If the vocabulary yardstick is not assumed to merely mirror the construct, as such commentators as Sternberg (1995) and Fischer (1996) would have us believe, then we must look beyond and behind to see what mental faculties are evidenced by a large vocabulary, versus a small one.
A moment's reflection on the connections between thought and language hint at the truth of the matter. It's a fundamental premise of semantics and neurolinguistics that words, with their remembered associations, and intentional and extensional meanings, are the very atoms of cognition itself. Words are not just bits of text or keys in a relational database; rather, they are branches in a fantastically intricate living computing tree of connected knowledge and reasoning about the world.

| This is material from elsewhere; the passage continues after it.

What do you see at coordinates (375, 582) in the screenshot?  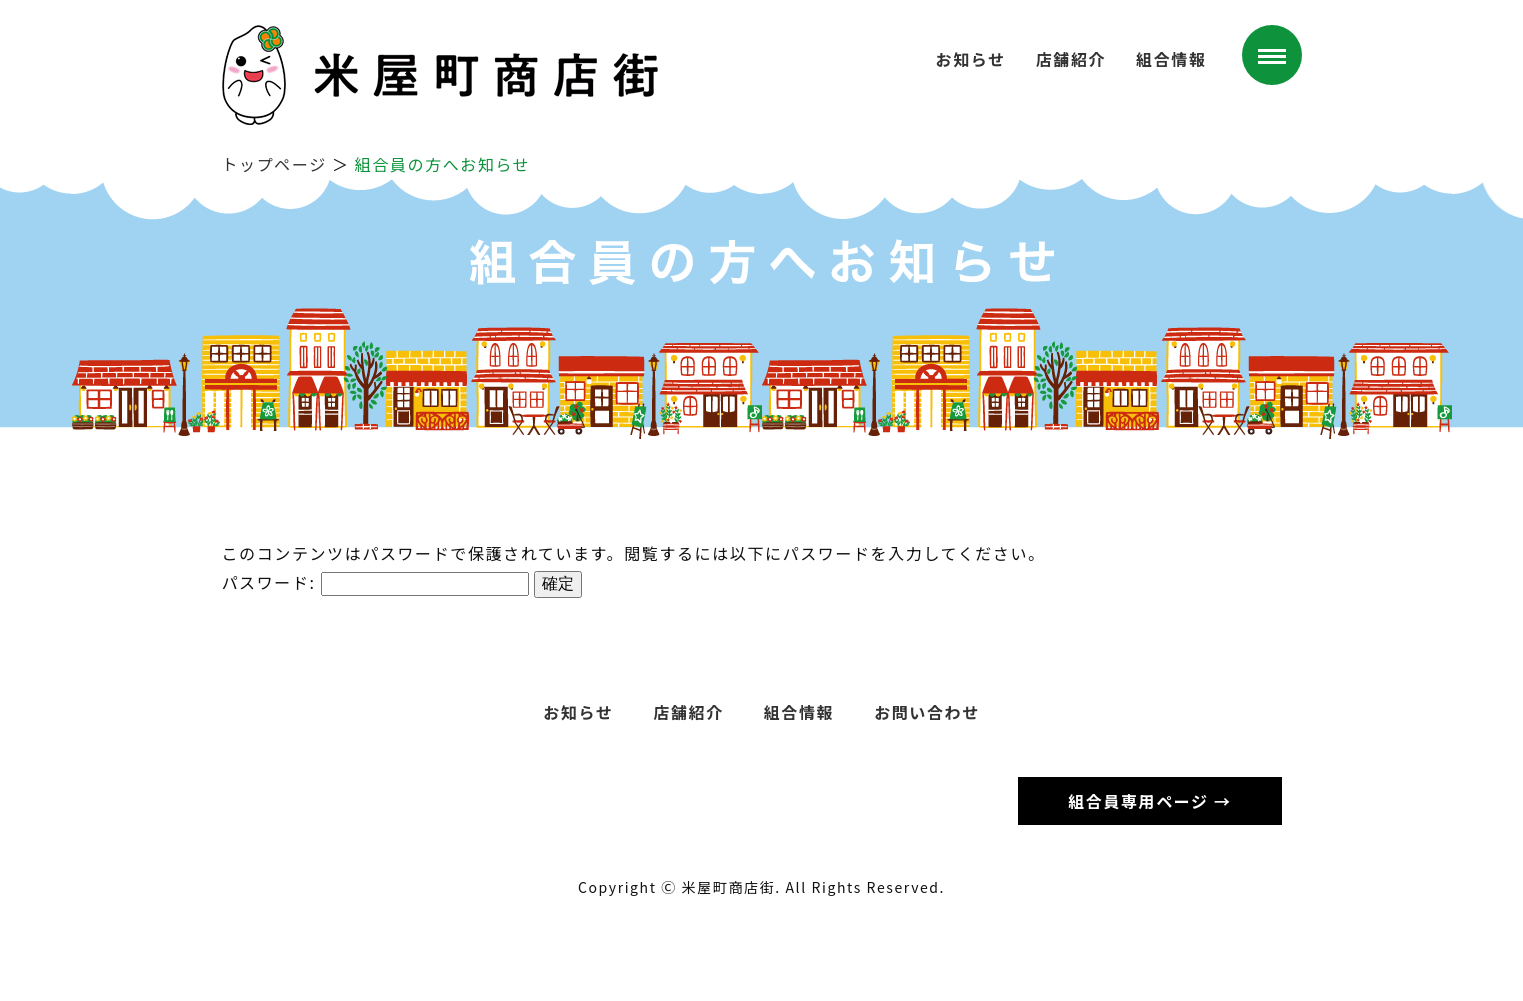 I see `パスワード:` at bounding box center [375, 582].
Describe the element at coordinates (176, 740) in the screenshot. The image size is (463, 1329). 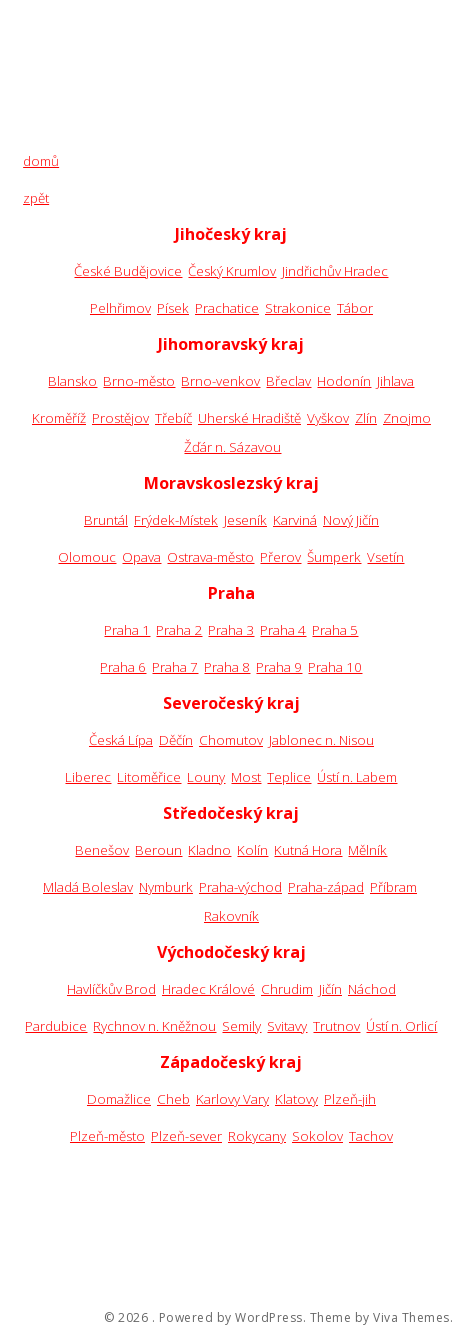 I see `Děčín` at that location.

While it is true that a candidate does use his memory and stored knowledge to answer vocabulary questions, the authors of modern IQ tests are not particularly interested in that process. Rather, the interest in vocabulary is comes from the study of thousands of people of modest, average and superior intellect. In virtually every case, people with superior intellect not only have larger vocabularies (and can retrieve a large number of word definitions), they use that larger vocabulary-web as whole to create and manipulate more complex mental models of the world, and even abstract metamodels of problem solving processes. Thus a large vocabulary evidences superior reasoning ability and overall intelligence, and it is, as well, the product of superior cognition over a period of time.
Perhaps this accounts for the surprising (to some) finding that vocabulary is more highly correlated with g (81 has been cited) than digit span memory (.52) and matrix reasoning.
In conclusion, those who cling to the Trivial Pursuit theory of vocabulary testing are committing the fallacy of “yardstick mirrors construct”. Vocabulary is an excellent surrogate and index of general intelligence, and test items related to it are among the most useful for measuring g.